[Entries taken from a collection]
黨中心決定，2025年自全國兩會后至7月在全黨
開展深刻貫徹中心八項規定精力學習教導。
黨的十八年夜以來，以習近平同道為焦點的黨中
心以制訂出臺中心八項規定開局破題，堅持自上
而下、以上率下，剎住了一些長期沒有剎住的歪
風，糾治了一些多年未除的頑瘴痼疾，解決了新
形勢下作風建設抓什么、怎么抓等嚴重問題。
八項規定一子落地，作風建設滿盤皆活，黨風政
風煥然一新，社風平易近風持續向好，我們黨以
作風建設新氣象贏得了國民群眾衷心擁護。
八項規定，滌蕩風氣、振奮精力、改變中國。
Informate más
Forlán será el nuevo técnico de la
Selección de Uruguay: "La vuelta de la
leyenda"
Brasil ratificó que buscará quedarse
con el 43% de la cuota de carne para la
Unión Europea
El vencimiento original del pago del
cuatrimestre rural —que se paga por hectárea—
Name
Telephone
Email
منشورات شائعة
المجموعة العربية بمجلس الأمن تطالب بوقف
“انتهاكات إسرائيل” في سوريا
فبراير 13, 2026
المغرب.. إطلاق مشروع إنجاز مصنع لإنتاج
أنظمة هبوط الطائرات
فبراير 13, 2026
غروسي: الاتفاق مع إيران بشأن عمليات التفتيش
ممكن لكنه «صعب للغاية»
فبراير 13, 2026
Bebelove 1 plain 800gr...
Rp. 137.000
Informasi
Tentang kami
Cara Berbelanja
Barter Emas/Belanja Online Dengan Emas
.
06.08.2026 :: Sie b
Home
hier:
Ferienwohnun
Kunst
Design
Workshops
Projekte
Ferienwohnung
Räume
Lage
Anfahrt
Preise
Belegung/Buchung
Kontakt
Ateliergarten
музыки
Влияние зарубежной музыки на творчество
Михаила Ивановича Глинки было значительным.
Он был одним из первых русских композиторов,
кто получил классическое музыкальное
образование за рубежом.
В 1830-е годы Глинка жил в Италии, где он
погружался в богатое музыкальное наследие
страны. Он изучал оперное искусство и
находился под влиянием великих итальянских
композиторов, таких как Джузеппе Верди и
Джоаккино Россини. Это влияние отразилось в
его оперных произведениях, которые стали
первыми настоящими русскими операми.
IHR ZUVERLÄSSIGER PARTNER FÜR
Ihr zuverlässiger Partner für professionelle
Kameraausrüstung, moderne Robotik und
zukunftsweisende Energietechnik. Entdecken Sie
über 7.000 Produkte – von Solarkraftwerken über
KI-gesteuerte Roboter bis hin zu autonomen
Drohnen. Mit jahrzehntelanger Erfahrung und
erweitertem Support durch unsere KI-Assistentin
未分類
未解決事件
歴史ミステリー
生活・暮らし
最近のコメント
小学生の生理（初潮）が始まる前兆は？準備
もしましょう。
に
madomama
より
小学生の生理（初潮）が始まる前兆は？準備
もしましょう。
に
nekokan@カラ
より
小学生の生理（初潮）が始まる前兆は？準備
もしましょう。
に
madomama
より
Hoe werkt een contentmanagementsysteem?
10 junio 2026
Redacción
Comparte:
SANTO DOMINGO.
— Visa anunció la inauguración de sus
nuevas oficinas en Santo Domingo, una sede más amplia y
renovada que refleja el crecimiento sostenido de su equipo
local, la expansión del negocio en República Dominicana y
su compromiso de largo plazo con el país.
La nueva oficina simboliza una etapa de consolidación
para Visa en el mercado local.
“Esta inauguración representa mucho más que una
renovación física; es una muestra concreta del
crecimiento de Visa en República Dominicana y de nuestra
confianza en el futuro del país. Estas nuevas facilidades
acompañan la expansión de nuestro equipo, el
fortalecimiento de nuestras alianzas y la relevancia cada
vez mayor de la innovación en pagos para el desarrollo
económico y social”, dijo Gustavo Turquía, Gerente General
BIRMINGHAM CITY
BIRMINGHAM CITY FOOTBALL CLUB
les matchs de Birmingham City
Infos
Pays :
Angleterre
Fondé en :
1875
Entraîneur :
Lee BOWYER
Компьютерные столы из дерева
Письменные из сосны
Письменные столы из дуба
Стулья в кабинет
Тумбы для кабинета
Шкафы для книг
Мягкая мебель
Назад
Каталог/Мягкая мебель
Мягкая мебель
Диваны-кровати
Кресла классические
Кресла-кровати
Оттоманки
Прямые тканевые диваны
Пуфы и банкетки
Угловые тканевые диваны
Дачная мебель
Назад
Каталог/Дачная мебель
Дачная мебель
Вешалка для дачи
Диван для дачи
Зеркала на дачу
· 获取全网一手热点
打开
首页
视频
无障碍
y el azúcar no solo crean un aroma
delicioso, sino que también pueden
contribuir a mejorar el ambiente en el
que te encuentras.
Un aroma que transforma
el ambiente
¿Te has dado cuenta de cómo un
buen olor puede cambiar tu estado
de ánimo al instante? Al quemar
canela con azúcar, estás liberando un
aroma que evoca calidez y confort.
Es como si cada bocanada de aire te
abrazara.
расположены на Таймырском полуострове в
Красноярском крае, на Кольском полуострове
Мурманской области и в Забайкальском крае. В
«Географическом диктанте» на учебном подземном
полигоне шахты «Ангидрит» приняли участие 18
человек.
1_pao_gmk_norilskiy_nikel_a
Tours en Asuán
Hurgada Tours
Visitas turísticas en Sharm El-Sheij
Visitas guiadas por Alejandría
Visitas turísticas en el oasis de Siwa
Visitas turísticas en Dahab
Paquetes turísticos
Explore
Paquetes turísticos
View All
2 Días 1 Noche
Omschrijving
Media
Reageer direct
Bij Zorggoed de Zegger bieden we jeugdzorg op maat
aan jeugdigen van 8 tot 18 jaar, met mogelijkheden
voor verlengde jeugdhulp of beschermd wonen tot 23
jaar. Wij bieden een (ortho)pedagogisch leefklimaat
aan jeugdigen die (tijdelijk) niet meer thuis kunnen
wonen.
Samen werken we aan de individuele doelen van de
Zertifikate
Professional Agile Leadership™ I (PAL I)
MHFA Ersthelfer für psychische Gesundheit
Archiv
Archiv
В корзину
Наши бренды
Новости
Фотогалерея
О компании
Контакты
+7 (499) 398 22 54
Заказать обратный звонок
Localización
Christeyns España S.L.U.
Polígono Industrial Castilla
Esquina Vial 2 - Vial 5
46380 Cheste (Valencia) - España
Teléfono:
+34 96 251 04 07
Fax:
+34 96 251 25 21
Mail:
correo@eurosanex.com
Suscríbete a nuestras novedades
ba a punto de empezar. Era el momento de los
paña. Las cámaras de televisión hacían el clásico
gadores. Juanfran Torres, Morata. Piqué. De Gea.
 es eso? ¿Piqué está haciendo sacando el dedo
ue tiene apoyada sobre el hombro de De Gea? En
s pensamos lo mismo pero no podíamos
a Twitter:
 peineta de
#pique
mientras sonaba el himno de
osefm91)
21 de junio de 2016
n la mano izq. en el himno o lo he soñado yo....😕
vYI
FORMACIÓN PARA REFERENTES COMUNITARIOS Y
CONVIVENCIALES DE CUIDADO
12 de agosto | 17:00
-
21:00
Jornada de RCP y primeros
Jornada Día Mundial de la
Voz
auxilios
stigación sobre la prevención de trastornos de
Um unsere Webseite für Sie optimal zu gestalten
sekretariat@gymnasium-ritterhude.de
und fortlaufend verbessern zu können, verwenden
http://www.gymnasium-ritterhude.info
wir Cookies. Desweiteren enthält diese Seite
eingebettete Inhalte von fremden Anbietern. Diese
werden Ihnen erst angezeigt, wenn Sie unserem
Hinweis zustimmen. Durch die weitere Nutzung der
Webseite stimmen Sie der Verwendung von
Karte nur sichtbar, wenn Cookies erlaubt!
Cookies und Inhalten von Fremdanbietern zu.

— TASK DIRECTIONS —
From the entries, copy out each line containing the word "столы".

— SOLUTION —
Компьютерные столы из дерева
Письменные столы из дуба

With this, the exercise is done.